Karlsruher Rechtsstreit ist wichtiger Präzedenzfall
Von unserem Redaktionsmitglied Kirsten Etzold

Der Karlsruher Verein Sozialpädagogische Alternativen (Sozpädal) nimmt zu Recht Kündigungsschutz in Anspruch für eine Wohnung, die Sozpädal jungen Frauen in schwieriger Lebenssituation zur Verfügung stellt, die sonst wohnungslos wären. Das Landgericht Karlsruhe hat ein Urteil des Amtsgerichts Karlsruhe bestätigt und die Berufung eines Privatmannes abgewiesen, der die Einzimmerwohnung in der Sophienstraße gekauft und den Vertrag mit Sozpädal gekündigt hatte. Der Rechtsstreit genießt als wichtiger Präzedenzfall bundesweit Beachtung. Quer durch die Republik beschäftigen ähnliche Fälle die Gerichte, mit unterschiedlichem Ausgang.
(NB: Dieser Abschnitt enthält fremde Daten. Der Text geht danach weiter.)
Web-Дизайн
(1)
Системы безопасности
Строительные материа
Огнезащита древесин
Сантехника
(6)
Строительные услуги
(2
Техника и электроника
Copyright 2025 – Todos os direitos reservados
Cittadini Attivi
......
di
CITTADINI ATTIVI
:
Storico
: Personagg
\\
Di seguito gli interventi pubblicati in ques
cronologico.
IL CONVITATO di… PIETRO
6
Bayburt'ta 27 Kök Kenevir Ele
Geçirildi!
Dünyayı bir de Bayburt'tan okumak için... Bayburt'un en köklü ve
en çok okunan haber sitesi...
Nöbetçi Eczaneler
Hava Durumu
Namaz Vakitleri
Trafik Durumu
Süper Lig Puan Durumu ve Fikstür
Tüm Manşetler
Der neue Eigentümer der Wohnung in der Sophienstraße hatte geltend gemacht, dass für den Verein eben nicht der Mieterschutz gelte, der einer natürlichen Person zusteht. Das Amtsgericht Karlsruhe war dagegen der Sicht von Sozpädal gefolgt, dass im vorliegenden Fall der Mieterschutz greife. Der Käufer der Wohnung, anwaltlich vertreten durch Stadtrat Tilman Pfannkuch, Fachanwalt für Miet- und Wohneigentumsrecht, hatte daraufhin die zweite Instanz, das Landgericht, angerufen. (Die BNN berichteten.)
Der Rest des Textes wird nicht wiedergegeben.